Each of the table items has a key
, that, when omitted, becomes a number counted upwards. In your case, there are 3 items in modes and 3 items in maps, so keys would be 1, 2, 3. The key is used to grab a certain item in that table (=list). E.g. maps[2]
would grab the second item in the maps table, whose value is map 2
. Same applies to the modes table. Hence your output you asked about.
To get a random game mode, you just call math.random(#mode)
. math.random can accept up to two parameters. With these you define your range, to pick the random number from. You can also pass a single parameter, then Lua assumes to you want to start at 1. So math.random(3)

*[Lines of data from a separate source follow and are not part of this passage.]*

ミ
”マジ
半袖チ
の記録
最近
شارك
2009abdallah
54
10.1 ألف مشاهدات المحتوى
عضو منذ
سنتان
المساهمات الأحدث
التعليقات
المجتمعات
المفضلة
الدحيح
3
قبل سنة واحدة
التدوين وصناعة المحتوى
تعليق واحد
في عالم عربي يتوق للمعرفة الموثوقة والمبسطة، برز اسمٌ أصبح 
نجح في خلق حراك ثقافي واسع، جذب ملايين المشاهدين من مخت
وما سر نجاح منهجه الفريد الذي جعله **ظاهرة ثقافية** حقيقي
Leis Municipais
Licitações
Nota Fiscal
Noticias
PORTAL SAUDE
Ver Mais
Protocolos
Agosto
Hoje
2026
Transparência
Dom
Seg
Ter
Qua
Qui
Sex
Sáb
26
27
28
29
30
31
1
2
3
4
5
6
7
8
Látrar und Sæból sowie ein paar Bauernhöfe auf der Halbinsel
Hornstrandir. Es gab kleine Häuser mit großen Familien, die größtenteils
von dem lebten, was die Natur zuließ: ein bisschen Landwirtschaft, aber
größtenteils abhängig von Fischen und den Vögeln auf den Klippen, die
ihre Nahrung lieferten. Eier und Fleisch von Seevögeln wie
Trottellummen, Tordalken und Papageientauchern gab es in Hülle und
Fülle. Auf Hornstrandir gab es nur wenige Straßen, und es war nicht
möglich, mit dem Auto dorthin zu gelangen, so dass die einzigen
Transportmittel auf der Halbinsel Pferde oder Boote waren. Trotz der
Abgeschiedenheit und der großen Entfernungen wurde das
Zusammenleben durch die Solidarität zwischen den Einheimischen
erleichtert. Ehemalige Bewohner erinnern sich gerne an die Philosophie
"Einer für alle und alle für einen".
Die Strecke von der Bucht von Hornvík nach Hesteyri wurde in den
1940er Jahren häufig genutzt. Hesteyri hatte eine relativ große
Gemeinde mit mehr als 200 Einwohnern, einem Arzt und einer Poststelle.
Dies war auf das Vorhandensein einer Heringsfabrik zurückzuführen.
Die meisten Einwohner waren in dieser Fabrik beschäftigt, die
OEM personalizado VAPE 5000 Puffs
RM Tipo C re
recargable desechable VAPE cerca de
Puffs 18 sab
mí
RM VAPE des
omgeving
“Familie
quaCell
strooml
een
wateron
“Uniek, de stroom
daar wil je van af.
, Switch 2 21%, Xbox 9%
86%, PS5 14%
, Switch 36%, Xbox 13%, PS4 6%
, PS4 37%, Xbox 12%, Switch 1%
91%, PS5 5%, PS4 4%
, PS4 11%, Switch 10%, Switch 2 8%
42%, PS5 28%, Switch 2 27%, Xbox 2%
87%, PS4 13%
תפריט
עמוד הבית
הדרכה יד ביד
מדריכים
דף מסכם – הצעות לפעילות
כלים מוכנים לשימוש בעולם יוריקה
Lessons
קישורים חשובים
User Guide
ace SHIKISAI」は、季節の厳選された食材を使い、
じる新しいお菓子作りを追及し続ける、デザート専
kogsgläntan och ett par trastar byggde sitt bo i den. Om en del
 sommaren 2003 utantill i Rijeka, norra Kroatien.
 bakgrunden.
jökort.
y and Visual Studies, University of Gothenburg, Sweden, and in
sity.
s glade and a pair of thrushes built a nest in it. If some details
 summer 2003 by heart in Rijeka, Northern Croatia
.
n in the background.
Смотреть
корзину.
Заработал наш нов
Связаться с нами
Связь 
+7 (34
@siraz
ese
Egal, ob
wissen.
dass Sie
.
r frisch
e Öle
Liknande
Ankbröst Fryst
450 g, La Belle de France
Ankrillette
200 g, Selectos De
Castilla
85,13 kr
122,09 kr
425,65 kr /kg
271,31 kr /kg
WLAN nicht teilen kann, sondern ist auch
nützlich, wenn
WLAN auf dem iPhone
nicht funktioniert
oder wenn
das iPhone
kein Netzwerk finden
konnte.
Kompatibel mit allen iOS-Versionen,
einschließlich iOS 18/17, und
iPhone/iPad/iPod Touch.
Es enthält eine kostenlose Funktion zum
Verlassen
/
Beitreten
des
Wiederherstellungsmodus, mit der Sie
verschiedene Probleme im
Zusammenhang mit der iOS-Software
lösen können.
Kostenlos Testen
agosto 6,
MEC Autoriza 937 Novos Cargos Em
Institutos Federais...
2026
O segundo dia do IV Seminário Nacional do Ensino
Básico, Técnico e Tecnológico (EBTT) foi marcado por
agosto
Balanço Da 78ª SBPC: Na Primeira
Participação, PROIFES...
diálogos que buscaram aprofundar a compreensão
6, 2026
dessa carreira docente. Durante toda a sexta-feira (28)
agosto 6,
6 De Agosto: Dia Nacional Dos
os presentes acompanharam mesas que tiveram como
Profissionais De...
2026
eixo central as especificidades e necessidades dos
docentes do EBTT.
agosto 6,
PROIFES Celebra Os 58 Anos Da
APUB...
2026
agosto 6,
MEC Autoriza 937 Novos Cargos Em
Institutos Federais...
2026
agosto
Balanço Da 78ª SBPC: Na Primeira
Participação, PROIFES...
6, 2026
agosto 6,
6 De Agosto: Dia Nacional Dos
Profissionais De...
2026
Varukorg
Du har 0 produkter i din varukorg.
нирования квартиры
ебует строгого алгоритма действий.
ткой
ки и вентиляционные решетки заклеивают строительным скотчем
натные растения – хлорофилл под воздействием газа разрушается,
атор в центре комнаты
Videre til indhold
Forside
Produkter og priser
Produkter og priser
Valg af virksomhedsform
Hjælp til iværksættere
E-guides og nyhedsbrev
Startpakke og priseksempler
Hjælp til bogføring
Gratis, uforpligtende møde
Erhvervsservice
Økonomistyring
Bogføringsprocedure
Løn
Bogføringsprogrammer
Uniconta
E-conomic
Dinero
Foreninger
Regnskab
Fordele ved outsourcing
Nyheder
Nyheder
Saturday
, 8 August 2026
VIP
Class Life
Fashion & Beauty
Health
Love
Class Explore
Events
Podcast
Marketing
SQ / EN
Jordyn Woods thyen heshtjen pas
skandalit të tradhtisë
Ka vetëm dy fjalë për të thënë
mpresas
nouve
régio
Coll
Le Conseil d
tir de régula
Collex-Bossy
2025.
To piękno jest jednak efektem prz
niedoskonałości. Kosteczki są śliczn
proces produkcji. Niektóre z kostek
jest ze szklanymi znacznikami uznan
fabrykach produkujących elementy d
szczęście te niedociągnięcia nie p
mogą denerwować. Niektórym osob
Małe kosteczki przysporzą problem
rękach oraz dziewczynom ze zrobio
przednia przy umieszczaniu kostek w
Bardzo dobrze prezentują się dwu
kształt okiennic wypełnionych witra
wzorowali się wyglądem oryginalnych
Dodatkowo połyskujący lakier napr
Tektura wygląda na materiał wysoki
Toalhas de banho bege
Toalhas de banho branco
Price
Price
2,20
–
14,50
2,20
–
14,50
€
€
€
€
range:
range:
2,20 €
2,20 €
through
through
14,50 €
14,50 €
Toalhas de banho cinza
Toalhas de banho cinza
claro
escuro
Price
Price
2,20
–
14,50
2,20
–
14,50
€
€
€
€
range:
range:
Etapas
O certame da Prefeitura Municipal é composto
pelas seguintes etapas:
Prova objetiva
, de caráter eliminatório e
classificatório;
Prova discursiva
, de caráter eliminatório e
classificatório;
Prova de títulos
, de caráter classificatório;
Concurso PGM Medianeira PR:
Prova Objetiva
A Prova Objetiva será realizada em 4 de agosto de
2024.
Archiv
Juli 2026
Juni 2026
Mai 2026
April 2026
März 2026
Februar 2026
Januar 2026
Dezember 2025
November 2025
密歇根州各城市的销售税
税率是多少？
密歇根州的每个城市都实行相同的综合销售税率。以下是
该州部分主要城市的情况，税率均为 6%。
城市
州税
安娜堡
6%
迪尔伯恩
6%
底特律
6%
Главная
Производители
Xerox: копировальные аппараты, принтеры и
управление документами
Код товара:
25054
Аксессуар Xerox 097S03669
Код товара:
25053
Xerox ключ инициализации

becomes actually math.random(1, 3)
. #mode
in this case stand for "count all game modes in that table and give me that count" which is 3.
To return your chosen map and game mode from that function we could use another table, just to hold both values. This time however the table would have different keys to access the values inside it; namely "map" and "mode".
Complete example would be:
local function setupRound()
local modes = {"mode 1", "mode 2", "mode 3"} -- different game modes
local maps = {"map 1", "map 2", "map 3"} -- different maps
return {map = maps[math.random(#maps)], mode = modes[math.random(#modes)]}
end
for i = 1, 10 do
local freshRound = setupRound()
print(freshRound.map, freshRound.mode)
end
Upvotes: 1
Reputation: 7064
this line does nothing useful and can be removed (it does something, just not something you'd want)
local mapData = mapData
The problem is math.random
. Write a script that's just print(math.random(1,100))
and run it 100 times. It will print the same number each time. This is because Lua, by default, does not set its random seed on startup. The easiest way is to call math.randomseed(os.time())
at the beginning of your program.
Depends. For what you seem to want, yes, it's definitely efficient enough. If anything, I'd change it to the following to avoid magic numbers which will make it harder to understand the code in the future.
--- etc.
local mapData = {
map = maps[math.random(#maps)],
mode = gameModes[math.random(#gameModes)]
}
-- etc.
print(a.map, a.mode)
And remember:
Premature optimization is the root of all evil.